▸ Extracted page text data
::::::

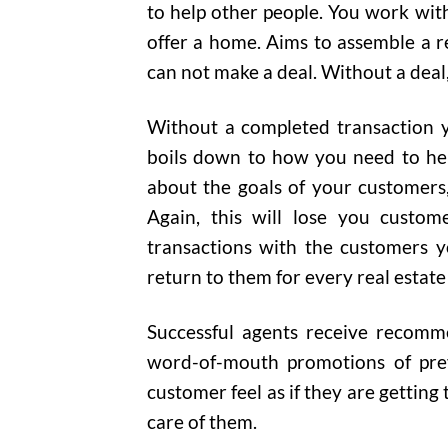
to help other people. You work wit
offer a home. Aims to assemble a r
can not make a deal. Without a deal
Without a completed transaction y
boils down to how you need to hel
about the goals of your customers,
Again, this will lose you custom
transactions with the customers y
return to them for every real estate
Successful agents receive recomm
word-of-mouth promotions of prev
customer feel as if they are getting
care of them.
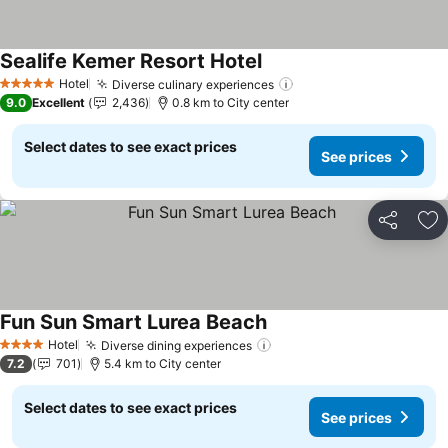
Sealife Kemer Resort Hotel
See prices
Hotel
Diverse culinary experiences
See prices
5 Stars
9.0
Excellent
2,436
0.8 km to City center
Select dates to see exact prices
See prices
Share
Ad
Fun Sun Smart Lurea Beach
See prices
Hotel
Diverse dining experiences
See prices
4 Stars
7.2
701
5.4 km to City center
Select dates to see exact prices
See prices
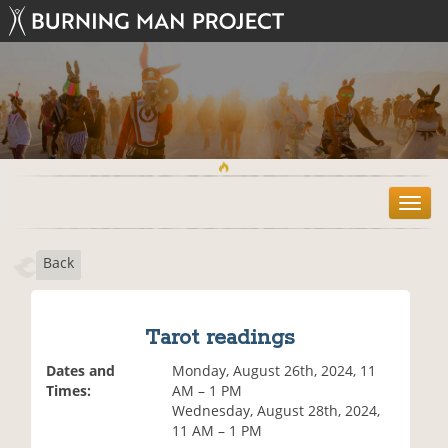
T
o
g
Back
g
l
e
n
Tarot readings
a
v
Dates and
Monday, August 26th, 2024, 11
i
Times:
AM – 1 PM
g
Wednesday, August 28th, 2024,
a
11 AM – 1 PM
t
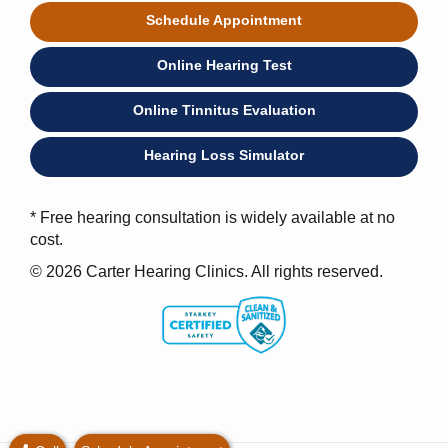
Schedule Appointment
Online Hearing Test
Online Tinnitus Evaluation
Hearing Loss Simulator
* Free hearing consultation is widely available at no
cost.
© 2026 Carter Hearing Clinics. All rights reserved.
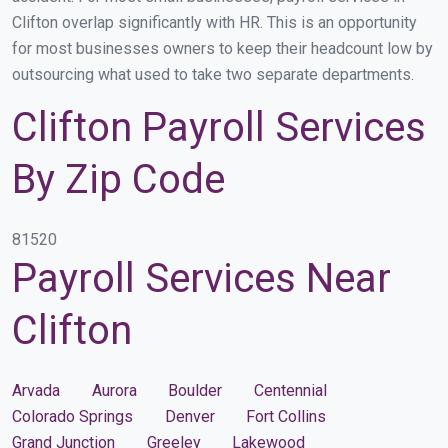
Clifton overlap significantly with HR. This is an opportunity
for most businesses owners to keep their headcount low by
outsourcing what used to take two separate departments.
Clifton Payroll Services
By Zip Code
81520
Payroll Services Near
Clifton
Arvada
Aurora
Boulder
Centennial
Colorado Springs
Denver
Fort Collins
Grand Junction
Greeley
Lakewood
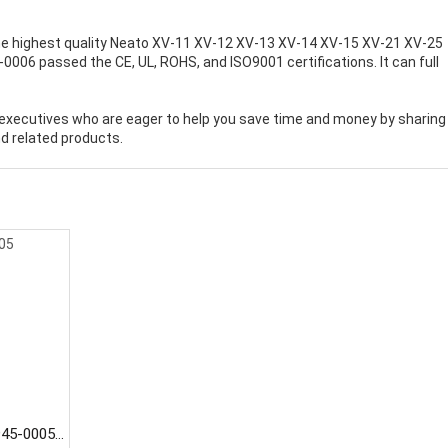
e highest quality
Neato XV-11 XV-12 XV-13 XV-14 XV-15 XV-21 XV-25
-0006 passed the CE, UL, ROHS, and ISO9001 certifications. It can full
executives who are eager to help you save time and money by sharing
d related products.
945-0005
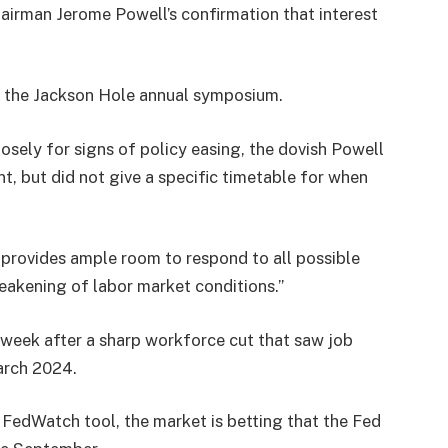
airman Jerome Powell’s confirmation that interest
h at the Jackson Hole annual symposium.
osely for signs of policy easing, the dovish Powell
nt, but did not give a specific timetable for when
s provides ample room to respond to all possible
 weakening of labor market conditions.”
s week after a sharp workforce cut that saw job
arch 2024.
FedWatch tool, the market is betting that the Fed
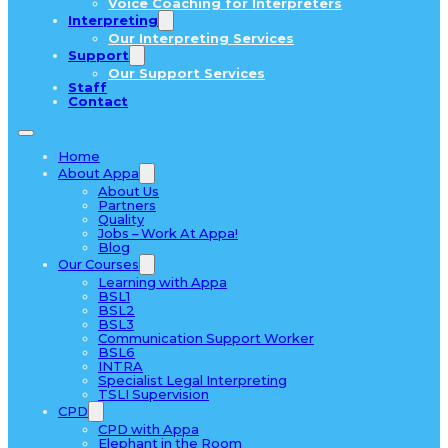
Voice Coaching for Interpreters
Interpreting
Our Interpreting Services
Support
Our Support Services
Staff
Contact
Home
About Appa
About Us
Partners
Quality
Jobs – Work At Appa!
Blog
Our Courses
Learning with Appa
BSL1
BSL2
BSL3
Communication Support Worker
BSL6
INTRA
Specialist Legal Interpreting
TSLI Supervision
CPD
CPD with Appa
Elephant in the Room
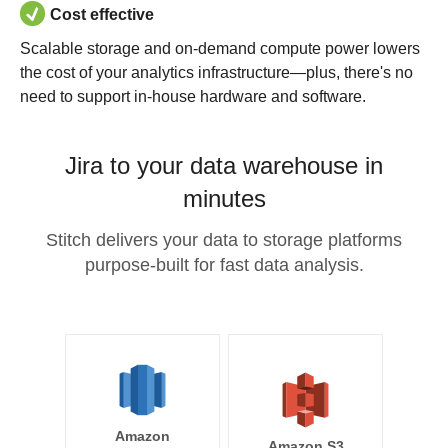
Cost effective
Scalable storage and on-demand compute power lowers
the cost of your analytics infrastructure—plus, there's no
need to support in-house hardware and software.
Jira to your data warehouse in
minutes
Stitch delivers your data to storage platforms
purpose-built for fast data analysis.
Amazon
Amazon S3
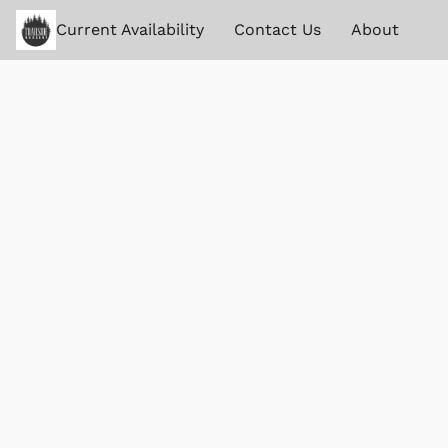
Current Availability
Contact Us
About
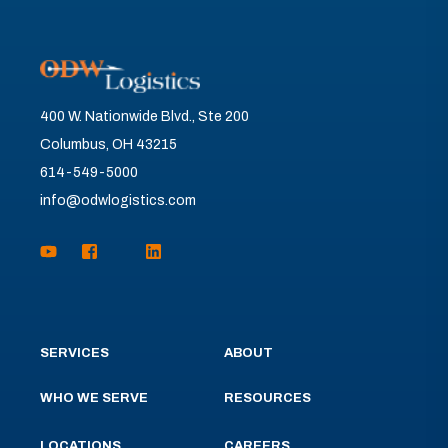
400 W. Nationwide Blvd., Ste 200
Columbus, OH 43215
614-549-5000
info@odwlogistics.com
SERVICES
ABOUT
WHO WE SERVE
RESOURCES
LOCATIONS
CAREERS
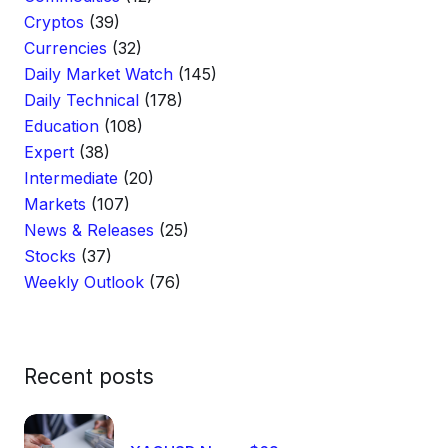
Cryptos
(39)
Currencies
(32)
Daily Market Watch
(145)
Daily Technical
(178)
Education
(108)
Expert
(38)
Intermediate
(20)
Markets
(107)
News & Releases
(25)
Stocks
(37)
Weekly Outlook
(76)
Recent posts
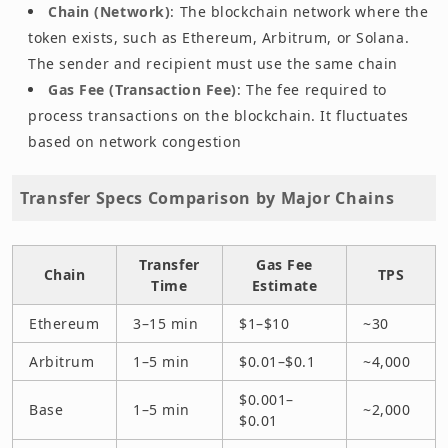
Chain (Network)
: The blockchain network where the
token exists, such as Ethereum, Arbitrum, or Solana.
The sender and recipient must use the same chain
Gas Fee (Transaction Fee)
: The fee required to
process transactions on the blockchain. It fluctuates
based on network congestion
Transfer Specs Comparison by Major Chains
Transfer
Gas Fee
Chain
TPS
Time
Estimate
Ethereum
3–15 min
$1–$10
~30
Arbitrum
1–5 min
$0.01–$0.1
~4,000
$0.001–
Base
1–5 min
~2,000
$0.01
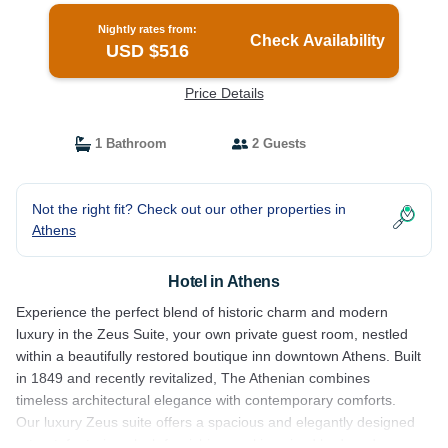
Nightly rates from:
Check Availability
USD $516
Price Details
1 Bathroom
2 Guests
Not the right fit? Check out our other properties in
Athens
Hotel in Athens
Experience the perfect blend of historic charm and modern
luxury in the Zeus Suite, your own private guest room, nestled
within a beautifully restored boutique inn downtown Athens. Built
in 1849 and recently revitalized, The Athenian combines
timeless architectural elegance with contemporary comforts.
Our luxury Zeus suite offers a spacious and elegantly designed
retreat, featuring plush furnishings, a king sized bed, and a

::::::

▸ Work request
Leave out the pictures, then return every line of the data exactly.

▸ Answer space
to help other people. You work wit
offer a home. Aims to assemble a r
can not make a deal. Without a deal
Without a completed transaction y
boils down to how you need to hel
about the goals of your customers,
Again, this will lose you custom
transactions with the customers y
return to them for every real estate
Successful agents receive recomm
word-of-mouth promotions of prev
customer feel as if they are getting
care of them.
Sealife Kemer Resort Hotel
See prices
Hotel
Diverse culinary experiences
See prices
5 Stars
9.0
Excellent
2,436
0.8 km to City center
Select dates to see exact prices
See prices
Share
Ad
Fun Sun Smart Lurea Beach
See prices
Hotel
Diverse dining experiences
See prices
4 Stars
7.2
701
5.4 km to City center
Select dates to see exact prices
See prices
T
o
g
Back
g
l
e
n
Tarot readings
a
v
Dates and
Monday, August 26th, 2024, 11
i
Times:
AM – 1 PM
g
Wednesday, August 28th, 2024,
a
11 AM – 1 PM
t
Schedule Appointment
Online Hearing Test
Online Tinnitus Evaluation
Hearing Loss Simulator
* Free hearing consultation is widely available at no
cost.
© 2026 Carter Hearing Clinics. All rights reserved.
Clifton overlap significantly with HR. This is an opportunity
for most businesses owners to keep their headcount low by
outsourcing what used to take two separate departments.
Clifton Payroll Services
By Zip Code
81520
Payroll Services Near
Clifton
Arvada
Aurora
Boulder
Centennial
Colorado Springs
Denver
Fort Collins
Grand Junction
Greeley
Lakewood
e highest quality
Neato XV-11 XV-12 XV-13 XV-14 XV-15 XV-21 XV-25
-0006 passed the CE, UL, ROHS, and ISO9001 certifications. It can full
executives who are eager to help you save time and money by sharing
d related products.
945-0005
airman Jerome Powell’s confirmation that interest
h at the Jackson Hole annual symposium.
osely for signs of policy easing, the dovish Powell
nt, but did not give a specific timetable for when
s provides ample room to respond to all possible
 weakening of labor market conditions.”
s week after a sharp workforce cut that saw job
arch 2024.
FedWatch tool, the market is betting that the Fed
Voice Coaching for Interpreters
Interpreting
Our Interpreting Services
Support
Our Support Services
Staff
Contact
Home
About Appa
About Us
Partners
Quality
Jobs – Work At Appa!
Blog
Our Courses
Learning with Appa
BSL1
BSL2
BSL3
Communication Support Worker
BSL6
INTRA
Specialist Legal Interpreting
TSLI Supervision
CPD
CPD with Appa
Elephant in the Room
Cost effective
Scalable storage and on-demand compute power lowers
the cost of your analytics infrastructure—plus, there's no
need to support in-house hardware and software.
Jira to your data warehouse in
minutes
Stitch delivers your data to storage platforms
purpose-built for fast data analysis.
Amazon
Amazon S3
Current Availability
Contact Us
About
400 W. Nationwide Blvd., Ste 200
Columbus, OH 43215
614-549-5000
info@odwlogistics.com
SERVICES
ABOUT
WHO WE SERVE
RESOURCES
LOCATIONS
CAREERS
Cryptos
(39)
Currencies
(32)
Daily Market Watch
(145)
Daily Technical
(178)
Education
(108)
Expert
(38)
Intermediate
(20)
Markets
(107)
News & Releases
(25)
Stocks
(37)
Weekly Outlook
(76)
Recent posts
Chain (Network)
: The blockchain network where the
token exists, such as Ethereum, Arbitrum, or Solana.
The sender and recipient must use the same chain
Gas Fee (Transaction Fee)
: The fee required to
process transactions on the blockchain. It fluctuates
based on network congestion
Transfer Specs Comparison by Major Chains
Transfer
Gas Fee
Chain
TPS
Time
Estimate
Ethereum
3–15 min
$1–$10
~30
Arbitrum
1–5 min
$0.01–$0.1
~4,000
$0.001–
Base
1–5 min
~2,000
$0.01
Nightly rates from:
Check Availability
USD $516
Price Details
1 Bathroom
2 Guests
Not the right fit? Check out our other properties in
Athens
Hotel in Athens
Experience the perfect blend of historic charm and modern
luxury in the Zeus Suite, your own private guest room, nestled
within a beautifully restored boutique inn downtown Athens. Built
in 1849 and recently revitalized, The Athenian combines
timeless architectural elegance with contemporary comforts.
Our luxury Zeus suite offers a spacious and elegantly designed
retreat, featuring plush furnishings, a king sized bed, and a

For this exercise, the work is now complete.